**Exercise aim:** The word "ajánlott" marks the lines to keep; find each one in the data and copy it.

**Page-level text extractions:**
════

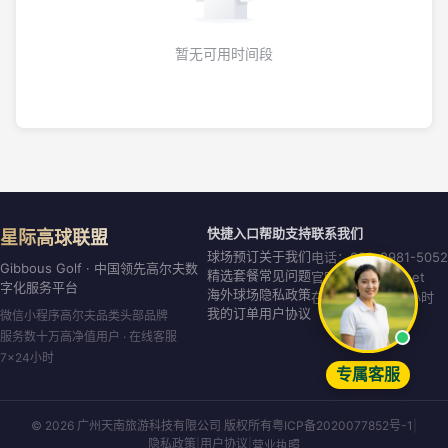
暂无可用时间段
快捷入口
帮助支持
联系我们
星际高球联盟
球场预订
关于我们
电话：020-8981-5052
Gibbous Golf · 中国领先高尔夫数
精选套餐
常见问题
官网：gibbous.net
字化服务平台
海外球场
隐私政策
在线客服：7×24小时
我的订单
用户协议
微信小程序高尔夫品类头部品牌
服务数十万高净值用户 · 在线客服
7×24小时
专属客服
© 2026 广州天南旅游科技有限公司 版权所有
粤ICP备2020077852号-1
|
隐私政策
|
用户协议
|
营业执照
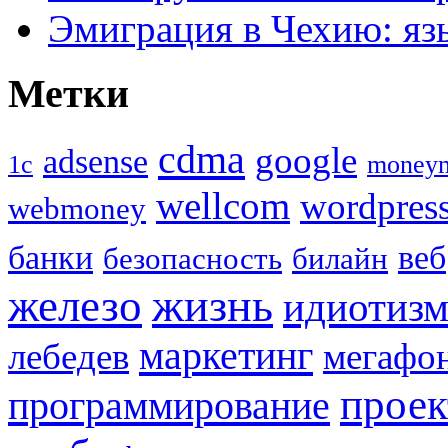
Эмиграция в Чехию: язы
Метки
cdma
google
adsense
1с
money
wellcom
wordpres
webmoney
банки
веб
безопасность
билайн
жизнь
железо
идиотиз
маркетинг
лебедев
мегафо
прое
программирование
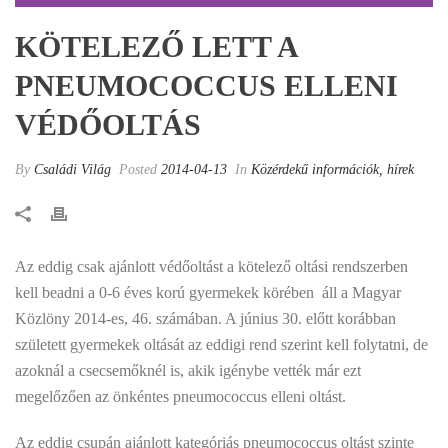
KÖTELEZŐ LETT A
PNEUMOCOCCUS ELLENI
VÉDŐOLTÁS
By
Családi Világ
Posted
2014-04-13
In
Közérdekű információk, hírek
Az eddig csak ajánlott védőoltást a kötelező oltási rendszerben
kell beadni a 0-6 éves korú gyermekek körében  áll a Magyar
Közlöny 2014-es, 46. számában. A június 30. előtt korábban
született gyermekek oltását az eddigi rend szerint kell folytatni, de
azoknál a csecsemőknél is, akik igénybe vették már ezt
megelőzően az önkéntes pneumococcus elleni oltást.
Az eddig csupán ajánlott kategóriás pneumococcus oltást szinte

════

**Response area:**
Az eddig csak ajánlott védőoltást a kötelező oltási rendszerben
Az eddig csupán ajánlott kategóriás pneumococcus oltást szinte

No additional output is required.